Eamons sank back on the booth’s bench. She was no longer smiling. “I see,” she said. “Then that means there’s a chance that Tenny was murdered.”

“And that means that Astro Corporation had a spy, a saboteur, in its midst.”

“Had?”

“The man Larsen. The one who committed suicide.”

Eamons nodded, understanding. “Maybe that’s where I should start. With him.”

They talked until the barmaid came over and unceremoniously announced, “Last call. We close in fifteen minutes.”

Eamons got up and left, her original cherry Coke still untouched on the booth’s varnished table. Passeau gulped down the brandy that had been sitting before him since the FBI agent had arrived, then he rose, too, and headed for the door.

As he stepped out into the dank, humid, hot night, alive with the buzz of insects and distant groaning calls of lovesick frogs, Passeau finally made up his mind.

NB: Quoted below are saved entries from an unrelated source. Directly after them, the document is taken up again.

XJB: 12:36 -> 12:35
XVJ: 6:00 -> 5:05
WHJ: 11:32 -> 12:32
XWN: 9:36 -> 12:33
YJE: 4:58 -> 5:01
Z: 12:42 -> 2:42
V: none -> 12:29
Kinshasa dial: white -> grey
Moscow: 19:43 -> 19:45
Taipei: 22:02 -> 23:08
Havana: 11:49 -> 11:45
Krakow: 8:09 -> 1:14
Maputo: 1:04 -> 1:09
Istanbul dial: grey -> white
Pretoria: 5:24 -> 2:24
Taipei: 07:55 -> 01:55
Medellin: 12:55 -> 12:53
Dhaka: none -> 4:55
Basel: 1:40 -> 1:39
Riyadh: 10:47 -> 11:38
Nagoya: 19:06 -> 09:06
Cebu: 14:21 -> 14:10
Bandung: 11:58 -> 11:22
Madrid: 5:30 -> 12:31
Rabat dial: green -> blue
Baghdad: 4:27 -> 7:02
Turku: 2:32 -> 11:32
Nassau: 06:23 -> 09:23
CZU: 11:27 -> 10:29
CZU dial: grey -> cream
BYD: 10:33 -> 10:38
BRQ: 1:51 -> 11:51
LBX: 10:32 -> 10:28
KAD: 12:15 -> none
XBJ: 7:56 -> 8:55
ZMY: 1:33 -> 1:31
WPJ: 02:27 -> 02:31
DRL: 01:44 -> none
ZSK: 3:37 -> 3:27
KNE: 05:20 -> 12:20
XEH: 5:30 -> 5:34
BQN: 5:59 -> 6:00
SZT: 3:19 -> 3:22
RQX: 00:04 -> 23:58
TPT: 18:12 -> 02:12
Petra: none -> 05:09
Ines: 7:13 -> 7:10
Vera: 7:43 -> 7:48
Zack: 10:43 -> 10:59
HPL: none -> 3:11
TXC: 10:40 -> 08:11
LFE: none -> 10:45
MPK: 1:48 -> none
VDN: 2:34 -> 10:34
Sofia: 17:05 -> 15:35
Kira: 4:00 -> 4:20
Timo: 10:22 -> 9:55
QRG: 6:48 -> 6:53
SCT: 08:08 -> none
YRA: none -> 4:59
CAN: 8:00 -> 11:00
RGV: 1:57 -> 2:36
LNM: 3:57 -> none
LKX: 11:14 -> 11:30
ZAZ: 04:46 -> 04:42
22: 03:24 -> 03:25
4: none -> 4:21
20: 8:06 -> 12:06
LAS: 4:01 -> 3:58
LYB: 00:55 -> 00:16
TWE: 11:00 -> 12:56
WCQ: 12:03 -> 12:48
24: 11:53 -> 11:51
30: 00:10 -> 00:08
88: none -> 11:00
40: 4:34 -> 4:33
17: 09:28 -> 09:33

I will not go to the Riviera. That would be too obvious. I’ll take a vacation week and return to New Orleans. Perhaps my children will consent to let me see them. By the time I return to Matagorda, Dan’s test flight will be a fait accompli.

Back in the Astro Motel bar, the barmaid took the untouched Coke and delicate brandy glass back to the sink, thinking, A couple of big boozers they were. And he’s a lousy tipper, too.